> [Activity]
Copy each entry below exactly as it appears.

> [Listed entries]
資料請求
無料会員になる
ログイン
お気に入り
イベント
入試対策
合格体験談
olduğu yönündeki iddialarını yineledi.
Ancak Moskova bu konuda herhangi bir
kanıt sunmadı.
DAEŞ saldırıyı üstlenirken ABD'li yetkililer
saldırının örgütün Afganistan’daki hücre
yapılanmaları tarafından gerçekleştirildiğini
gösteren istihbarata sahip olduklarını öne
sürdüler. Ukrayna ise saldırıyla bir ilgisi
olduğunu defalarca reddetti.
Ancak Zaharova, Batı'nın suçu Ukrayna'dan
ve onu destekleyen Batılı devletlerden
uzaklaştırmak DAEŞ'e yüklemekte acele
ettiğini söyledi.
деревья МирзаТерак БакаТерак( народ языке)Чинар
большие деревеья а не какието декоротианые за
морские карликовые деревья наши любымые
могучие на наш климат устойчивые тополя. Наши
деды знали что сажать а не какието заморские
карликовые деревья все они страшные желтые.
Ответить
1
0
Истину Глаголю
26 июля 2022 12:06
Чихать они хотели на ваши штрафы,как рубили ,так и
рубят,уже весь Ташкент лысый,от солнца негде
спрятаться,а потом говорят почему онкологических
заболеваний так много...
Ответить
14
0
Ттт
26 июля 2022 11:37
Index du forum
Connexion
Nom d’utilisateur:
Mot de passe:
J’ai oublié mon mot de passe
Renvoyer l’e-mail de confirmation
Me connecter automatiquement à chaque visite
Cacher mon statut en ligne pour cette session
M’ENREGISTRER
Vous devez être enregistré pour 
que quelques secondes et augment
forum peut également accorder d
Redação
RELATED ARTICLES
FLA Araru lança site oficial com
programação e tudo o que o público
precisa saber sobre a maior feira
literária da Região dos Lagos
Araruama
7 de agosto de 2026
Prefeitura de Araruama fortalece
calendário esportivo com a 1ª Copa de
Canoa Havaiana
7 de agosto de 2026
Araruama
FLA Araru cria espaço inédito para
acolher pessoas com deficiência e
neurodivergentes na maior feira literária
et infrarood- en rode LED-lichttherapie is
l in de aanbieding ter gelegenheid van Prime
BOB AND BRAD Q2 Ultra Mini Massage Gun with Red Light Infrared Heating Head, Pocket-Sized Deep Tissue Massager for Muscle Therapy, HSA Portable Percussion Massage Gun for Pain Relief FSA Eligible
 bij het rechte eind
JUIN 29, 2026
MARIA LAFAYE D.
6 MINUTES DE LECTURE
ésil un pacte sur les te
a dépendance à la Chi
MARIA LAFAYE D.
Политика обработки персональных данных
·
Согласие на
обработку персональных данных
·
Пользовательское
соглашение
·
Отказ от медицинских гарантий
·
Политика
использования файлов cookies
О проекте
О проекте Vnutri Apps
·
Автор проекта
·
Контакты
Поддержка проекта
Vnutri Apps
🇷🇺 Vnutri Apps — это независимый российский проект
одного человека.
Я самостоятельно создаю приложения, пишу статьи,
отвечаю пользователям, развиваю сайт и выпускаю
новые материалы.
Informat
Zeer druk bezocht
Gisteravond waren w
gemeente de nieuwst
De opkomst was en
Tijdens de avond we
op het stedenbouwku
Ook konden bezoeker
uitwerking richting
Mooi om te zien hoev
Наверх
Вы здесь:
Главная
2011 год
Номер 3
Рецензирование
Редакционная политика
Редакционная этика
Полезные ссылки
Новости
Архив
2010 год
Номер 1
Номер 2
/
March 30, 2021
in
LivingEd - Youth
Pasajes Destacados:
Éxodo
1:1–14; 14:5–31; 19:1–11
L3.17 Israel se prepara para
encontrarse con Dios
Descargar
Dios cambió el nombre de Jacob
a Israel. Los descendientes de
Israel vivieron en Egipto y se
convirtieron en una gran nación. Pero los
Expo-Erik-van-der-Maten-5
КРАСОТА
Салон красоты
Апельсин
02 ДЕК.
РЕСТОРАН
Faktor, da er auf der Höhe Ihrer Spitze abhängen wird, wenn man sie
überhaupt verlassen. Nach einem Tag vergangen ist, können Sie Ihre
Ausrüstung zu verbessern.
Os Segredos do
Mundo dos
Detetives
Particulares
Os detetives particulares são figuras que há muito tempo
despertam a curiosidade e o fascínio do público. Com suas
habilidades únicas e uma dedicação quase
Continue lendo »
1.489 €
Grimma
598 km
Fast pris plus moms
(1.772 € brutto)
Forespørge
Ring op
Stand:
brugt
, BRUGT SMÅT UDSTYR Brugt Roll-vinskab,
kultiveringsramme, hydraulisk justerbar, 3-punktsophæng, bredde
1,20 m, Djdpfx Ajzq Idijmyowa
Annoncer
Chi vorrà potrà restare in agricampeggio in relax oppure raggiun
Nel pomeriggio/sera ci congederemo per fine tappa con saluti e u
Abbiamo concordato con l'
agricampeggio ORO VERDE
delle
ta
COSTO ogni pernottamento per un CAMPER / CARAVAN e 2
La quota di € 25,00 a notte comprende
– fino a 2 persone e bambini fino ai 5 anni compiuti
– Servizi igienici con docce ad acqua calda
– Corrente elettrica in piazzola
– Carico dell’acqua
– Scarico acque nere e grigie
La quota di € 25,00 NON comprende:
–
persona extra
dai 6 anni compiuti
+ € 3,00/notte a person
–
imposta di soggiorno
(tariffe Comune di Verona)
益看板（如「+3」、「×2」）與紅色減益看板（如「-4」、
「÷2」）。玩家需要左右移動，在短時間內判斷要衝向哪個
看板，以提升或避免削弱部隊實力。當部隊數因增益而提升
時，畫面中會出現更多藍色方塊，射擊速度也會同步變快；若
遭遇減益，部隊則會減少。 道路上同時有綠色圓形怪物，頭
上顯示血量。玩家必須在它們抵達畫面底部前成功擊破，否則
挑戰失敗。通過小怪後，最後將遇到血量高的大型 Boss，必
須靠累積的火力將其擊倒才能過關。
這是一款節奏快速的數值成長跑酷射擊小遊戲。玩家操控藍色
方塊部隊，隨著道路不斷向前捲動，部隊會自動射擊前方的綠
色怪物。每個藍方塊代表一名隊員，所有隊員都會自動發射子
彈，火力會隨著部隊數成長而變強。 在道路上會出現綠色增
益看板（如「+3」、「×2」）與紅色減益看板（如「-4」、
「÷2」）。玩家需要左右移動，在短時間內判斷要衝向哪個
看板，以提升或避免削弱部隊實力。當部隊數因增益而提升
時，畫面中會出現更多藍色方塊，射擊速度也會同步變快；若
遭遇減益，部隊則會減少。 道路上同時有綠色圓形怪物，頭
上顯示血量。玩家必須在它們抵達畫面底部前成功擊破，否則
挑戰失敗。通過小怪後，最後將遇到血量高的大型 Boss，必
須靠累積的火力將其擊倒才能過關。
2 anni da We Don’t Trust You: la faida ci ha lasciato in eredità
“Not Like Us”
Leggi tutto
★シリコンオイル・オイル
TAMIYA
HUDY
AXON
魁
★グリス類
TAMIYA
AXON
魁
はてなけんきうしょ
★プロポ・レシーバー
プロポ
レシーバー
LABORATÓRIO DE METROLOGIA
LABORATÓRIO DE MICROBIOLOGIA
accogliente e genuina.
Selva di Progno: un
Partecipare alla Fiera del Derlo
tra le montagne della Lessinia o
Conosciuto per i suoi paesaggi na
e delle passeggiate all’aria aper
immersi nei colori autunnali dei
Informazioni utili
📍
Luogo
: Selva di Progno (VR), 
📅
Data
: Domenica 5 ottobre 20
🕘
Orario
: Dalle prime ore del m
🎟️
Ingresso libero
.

> [Written answer]
資料請求
無料会員になる
ログイン
お気に入り
イベント
入試対策
合格体験談
olduğu yönündeki iddialarını yineledi.
Ancak Moskova bu konuda herhangi bir
kanıt sunmadı.
DAEŞ saldırıyı üstlenirken ABD'li yetkililer
saldırının örgütün Afganistan’daki hücre
yapılanmaları tarafından gerçekleştirildiğini
gösteren istihbarata sahip olduklarını öne
sürdüler. Ukrayna ise saldırıyla bir ilgisi
olduğunu defalarca reddetti.
Ancak Zaharova, Batı'nın suçu Ukrayna'dan
ve onu destekleyen Batılı devletlerden
uzaklaştırmak DAEŞ'e yüklemekte acele
ettiğini söyledi.
деревья МирзаТерак БакаТерак( народ языке)Чинар
большие деревеья а не какието декоротианые за
морские карликовые деревья наши любымые
могучие на наш климат устойчивые тополя. Наши
деды знали что сажать а не какието заморские
карликовые деревья все они страшные желтые.
Ответить
1
0
Истину Глаголю
26 июля 2022 12:06
Чихать они хотели на ваши штрафы,как рубили ,так и
рубят,уже весь Ташкент лысый,от солнца негде
спрятаться,а потом говорят почему онкологических
заболеваний так много...
Ответить
14
0
Ттт
26 июля 2022 11:37
Index du forum
Connexion
Nom d’utilisateur:
Mot de passe:
J’ai oublié mon mot de passe
Renvoyer l’e-mail de confirmation
Me connecter automatiquement à chaque visite
Cacher mon statut en ligne pour cette session
M’ENREGISTRER
Vous devez être enregistré pour 
que quelques secondes et augment
forum peut également accorder d
Redação
RELATED ARTICLES
FLA Araru lança site oficial com
programação e tudo o que o público
precisa saber sobre a maior feira
literária da Região dos Lagos
Araruama
7 de agosto de 2026
Prefeitura de Araruama fortalece
calendário esportivo com a 1ª Copa de
Canoa Havaiana
7 de agosto de 2026
Araruama
FLA Araru cria espaço inédito para
acolher pessoas com deficiência e
neurodivergentes na maior feira literária
et infrarood- en rode LED-lichttherapie is
l in de aanbieding ter gelegenheid van Prime
BOB AND BRAD Q2 Ultra Mini Massage Gun with Red Light Infrared Heating Head, Pocket-Sized Deep Tissue Massager for Muscle Therapy, HSA Portable Percussion Massage Gun for Pain Relief FSA Eligible
 bij het rechte eind
JUIN 29, 2026
MARIA LAFAYE D.
6 MINUTES DE LECTURE
ésil un pacte sur les te
a dépendance à la Chi
MARIA LAFAYE D.
Политика обработки персональных данных
·
Согласие на
обработку персональных данных
·
Пользовательское
соглашение
·
Отказ от медицинских гарантий
·
Политика
использования файлов cookies
О проекте
О проекте Vnutri Apps
·
Автор проекта
·
Контакты
Поддержка проекта
Vnutri Apps
🇷🇺 Vnutri Apps — это независимый российский проект
одного человека.
Я самостоятельно создаю приложения, пишу статьи,
отвечаю пользователям, развиваю сайт и выпускаю
новые материалы.
Informat
Zeer druk bezocht
Gisteravond waren w
gemeente de nieuwst
De opkomst was en
Tijdens de avond we
op het stedenbouwku
Ook konden bezoeker
uitwerking richting
Mooi om te zien hoev
Наверх
Вы здесь:
Главная
2011 год
Номер 3
Рецензирование
Редакционная политика
Редакционная этика
Полезные ссылки
Новости
Архив
2010 год
Номер 1
Номер 2
/
March 30, 2021
in
LivingEd - Youth
Pasajes Destacados:
Éxodo
1:1–14; 14:5–31; 19:1–11
L3.17 Israel se prepara para
encontrarse con Dios
Descargar
Dios cambió el nombre de Jacob
a Israel. Los descendientes de
Israel vivieron en Egipto y se
convirtieron en una gran nación. Pero los
Expo-Erik-van-der-Maten-5
КРАСОТА
Салон красоты
Апельсин
02 ДЕК.
РЕСТОРАН
Faktor, da er auf der Höhe Ihrer Spitze abhängen wird, wenn man sie
überhaupt verlassen. Nach einem Tag vergangen ist, können Sie Ihre
Ausrüstung zu verbessern.
Os Segredos do
Mundo dos
Detetives
Particulares
Os detetives particulares são figuras que há muito tempo
despertam a curiosidade e o fascínio do público. Com suas
habilidades únicas e uma dedicação quase
Continue lendo »
1.489 €
Grimma
598 km
Fast pris plus moms
(1.772 € brutto)
Forespørge
Ring op
Stand:
brugt
, BRUGT SMÅT UDSTYR Brugt Roll-vinskab,
kultiveringsramme, hydraulisk justerbar, 3-punktsophæng, bredde
1,20 m, Djdpfx Ajzq Idijmyowa
Annoncer
Chi vorrà potrà restare in agricampeggio in relax oppure raggiun
Nel pomeriggio/sera ci congederemo per fine tappa con saluti e u
Abbiamo concordato con l'
agricampeggio ORO VERDE
delle
ta
COSTO ogni pernottamento per un CAMPER / CARAVAN e 2
La quota di € 25,00 a notte comprende
– fino a 2 persone e bambini fino ai 5 anni compiuti
– Servizi igienici con docce ad acqua calda
– Corrente elettrica in piazzola
– Carico dell’acqua
– Scarico acque nere e grigie
La quota di € 25,00 NON comprende:
–
persona extra
dai 6 anni compiuti
+ € 3,00/notte a person
–
imposta di soggiorno
(tariffe Comune di Verona)
益看板（如「+3」、「×2」）與紅色減益看板（如「-4」、
「÷2」）。玩家需要左右移動，在短時間內判斷要衝向哪個
看板，以提升或避免削弱部隊實力。當部隊數因增益而提升
時，畫面中會出現更多藍色方塊，射擊速度也會同步變快；若
遭遇減益，部隊則會減少。 道路上同時有綠色圓形怪物，頭
上顯示血量。玩家必須在它們抵達畫面底部前成功擊破，否則
挑戰失敗。通過小怪後，最後將遇到血量高的大型 Boss，必
須靠累積的火力將其擊倒才能過關。
這是一款節奏快速的數值成長跑酷射擊小遊戲。玩家操控藍色
方塊部隊，隨著道路不斷向前捲動，部隊會自動射擊前方的綠
色怪物。每個藍方塊代表一名隊員，所有隊員都會自動發射子
彈，火力會隨著部隊數成長而變強。 在道路上會出現綠色增
益看板（如「+3」、「×2」）與紅色減益看板（如「-4」、
「÷2」）。玩家需要左右移動，在短時間內判斷要衝向哪個
看板，以提升或避免削弱部隊實力。當部隊數因增益而提升
時，畫面中會出現更多藍色方塊，射擊速度也會同步變快；若
遭遇減益，部隊則會減少。 道路上同時有綠色圓形怪物，頭
上顯示血量。玩家必須在它們抵達畫面底部前成功擊破，否則
挑戰失敗。通過小怪後，最後將遇到血量高的大型 Boss，必
須靠累積的火力將其擊倒才能過關。
2 anni da We Don’t Trust You: la faida ci ha lasciato in eredità
“Not Like Us”
Leggi tutto
★シリコンオイル・オイル
TAMIYA
HUDY
AXON
魁
★グリス類
TAMIYA
AXON
魁
はてなけんきうしょ
★プロポ・レシーバー
プロポ
レシーバー
LABORATÓRIO DE METROLOGIA
LABORATÓRIO DE MICROBIOLOGIA
accogliente e genuina.
Selva di Progno: un
Partecipare alla Fiera del Derlo
tra le montagne della Lessinia o
Conosciuto per i suoi paesaggi na
e delle passeggiate all’aria aper
immersi nei colori autunnali dei
Informazioni utili
📍
Luogo
: Selva di Progno (VR), 
📅
Data
: Domenica 5 ottobre 20
🕘
Orario
: Dalle prime ore del m
🎟️
Ingresso libero
.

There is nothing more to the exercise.